You can download an iPhone app for the 13th edition from the App Store (search for Weeks Population).

If you are a user of my textbook and would like to suggest a blog post idea, please email me at: john.weeks@sdsu.edu

Friday, December 2, 2011

A Conversation About Global Population Growth

The New York Times today published a lengthy Op-Ed "conversation" between Serge Schmemann, editor of the International Herald Tribune Magazine, and three population experts/thinkers: Hania Zlotnik, who heads up the Population Division of the United Nations (which produces the most famous of the population projections suggesting that we may well be sharing the planet with 10 billion people by the end of this century); Chandran Nair, who is the founder of the Global Institute For Tomorrow, an independent, for-profit think tank based in Hong Kong, and the author of Consumptionomics: Asia’s Role in Reshaping Capitalism and Saving the Planet; and Fred Pearce, a British science writer and the author of Peoplequake: Mass Migration, Ageing Nations and the Coming Population Crash.
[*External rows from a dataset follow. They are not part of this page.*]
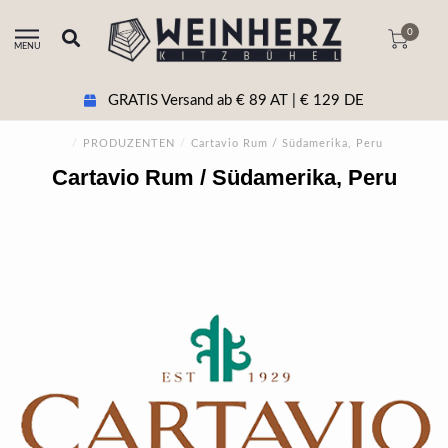
0
MENU
GRATIS Versand ab € 89 AT | € 129 DE
/
PRODUZENTEN
/
Cartavio Rum / Südamerika, Peru
Cartavio Rum / Südamerika, Peru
So, the conversation includes a demographer (Zlotnik), an environmentalist (Nair), and a science writer (Pearce). Out of this came a very articulate and compelling set of ideas (by which I mean, of course, that I am generally in agreement with what they have to say!). It is a lengthy article that deserves a careful reading, but here are the concluding comments:

NAIR: The next 30 years are critical, and this is why this issue of consumption and the growing global sense of entitlement and privilege needs to be addressed very decisively and critically by the governments here. Billions in Asia cannot aspire to all have more, because we don’t have the time for it to correct itself. It comes back to how we plan to live in a constrained resource base, and that will require very strong state institutions starting to dictate — I use that word very deliberately — how we create a new society around protecting these resources by curbing excessive consumption.
PEARCE: In my optimistic frame of mind, I do think that, as we age as a society, we may become less consumerist, less concerned with economic growth, more concerned about well-being and happiness and living environmentally sustainable lives. I think the end of population growth will give us the chance to solve the environmental problems, solve the resource problems, without the constant fear that anything we do will be overwhelmed by population growth. We have the chance to think, “Look, these things are in our own hands.” With good governance, of the kind that Chandran is talking about very persuasively, we can get it right, even now.
ZLOTNIK: I agree. The chance of achieving a stable population is much better today than it was 50 years ago. Populations have grown enormously and yet the world has not collapsed, although, as Chandran says, we haven’t paid for everything that we have used. The payment will have to be made by future generations and it is important that the changes in population growth achieved so far continue in the same direction so that young people today and in the future have more degrees of freedom in tackling the problems that they will face.